# The task
Only the lines from the one containing "Task: Click on the 21" through the end of the entries are to be copied, exactly and without pictures, please.

[Opening Raw data section]

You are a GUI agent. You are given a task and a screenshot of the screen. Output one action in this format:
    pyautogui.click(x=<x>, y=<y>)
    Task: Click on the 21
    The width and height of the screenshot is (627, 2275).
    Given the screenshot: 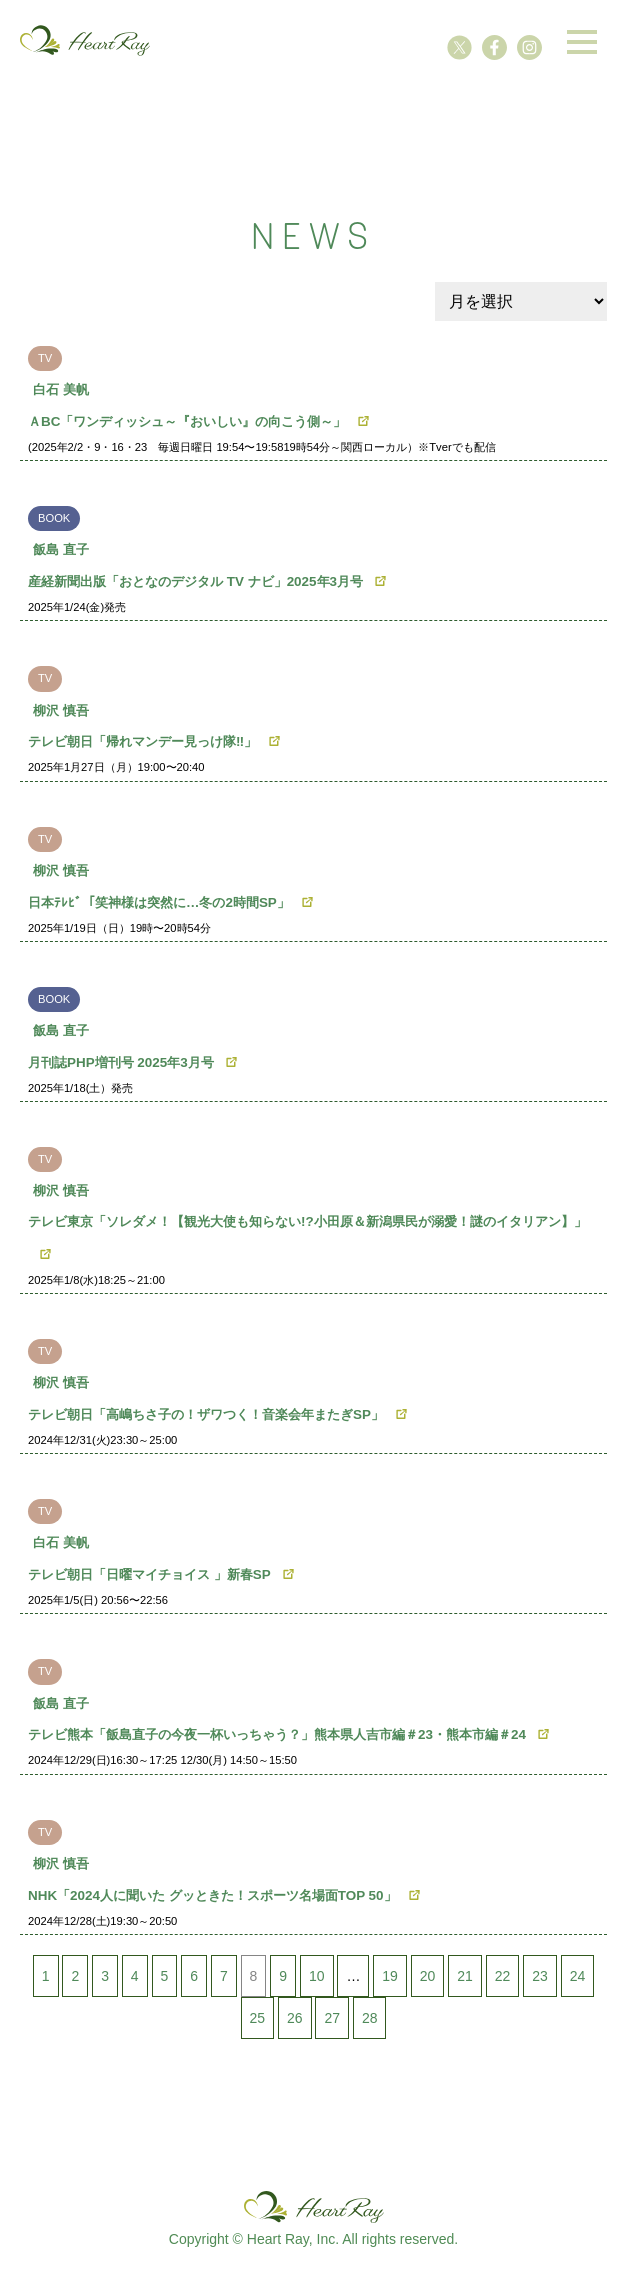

[Closing Raw data section]

# Response area
    Task: Click on the 21
    The width and height of the screenshot is (627, 2275).
    Given the screenshot: 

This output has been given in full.